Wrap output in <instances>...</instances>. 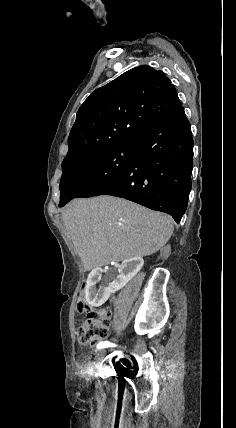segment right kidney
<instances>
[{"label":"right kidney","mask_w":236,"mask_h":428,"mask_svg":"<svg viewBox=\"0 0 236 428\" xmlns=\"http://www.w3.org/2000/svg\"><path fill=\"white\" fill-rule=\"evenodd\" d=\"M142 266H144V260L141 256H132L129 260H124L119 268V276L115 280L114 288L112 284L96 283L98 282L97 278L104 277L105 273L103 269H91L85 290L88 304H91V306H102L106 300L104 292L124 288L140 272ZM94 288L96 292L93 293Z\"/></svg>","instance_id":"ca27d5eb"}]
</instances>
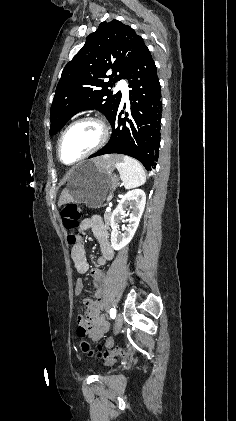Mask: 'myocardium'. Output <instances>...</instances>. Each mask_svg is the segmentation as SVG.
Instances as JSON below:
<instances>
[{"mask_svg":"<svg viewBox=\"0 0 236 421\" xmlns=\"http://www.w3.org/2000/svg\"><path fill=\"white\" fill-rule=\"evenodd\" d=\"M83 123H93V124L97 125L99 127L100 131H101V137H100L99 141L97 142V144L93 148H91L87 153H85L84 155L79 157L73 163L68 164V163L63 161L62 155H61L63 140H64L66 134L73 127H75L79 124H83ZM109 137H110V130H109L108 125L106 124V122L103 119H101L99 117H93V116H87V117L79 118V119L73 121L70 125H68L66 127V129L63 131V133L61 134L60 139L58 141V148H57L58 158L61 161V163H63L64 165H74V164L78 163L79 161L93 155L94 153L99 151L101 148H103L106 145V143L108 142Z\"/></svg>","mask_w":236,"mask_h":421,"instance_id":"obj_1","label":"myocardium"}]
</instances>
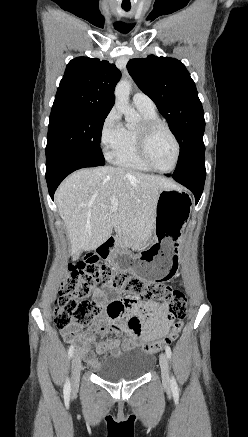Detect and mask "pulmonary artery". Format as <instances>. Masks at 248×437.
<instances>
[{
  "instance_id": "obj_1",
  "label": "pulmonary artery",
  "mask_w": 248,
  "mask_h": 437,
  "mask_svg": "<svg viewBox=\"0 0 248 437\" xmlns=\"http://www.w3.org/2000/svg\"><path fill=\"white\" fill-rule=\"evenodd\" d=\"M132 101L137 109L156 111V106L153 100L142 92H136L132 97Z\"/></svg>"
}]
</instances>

___

*Aim of the exercise:* Transcribe exactly the span of lines that opens with the line holding "Detect and mask" and closes with the last line of the entries above. Omit pictures.

*Exercise solution:*
Detect and mask "pulmonary artery". Format as <instances>. Masks at 248×437.
<instances>
[{
  "instance_id": "obj_1",
  "label": "pulmonary artery",
  "mask_w": 248,
  "mask_h": 437,
  "mask_svg": "<svg viewBox=\"0 0 248 437\" xmlns=\"http://www.w3.org/2000/svg\"><path fill=\"white\" fill-rule=\"evenodd\" d=\"M132 101L137 109L156 111V106L153 100L142 92H136L132 97Z\"/></svg>"
}]
</instances>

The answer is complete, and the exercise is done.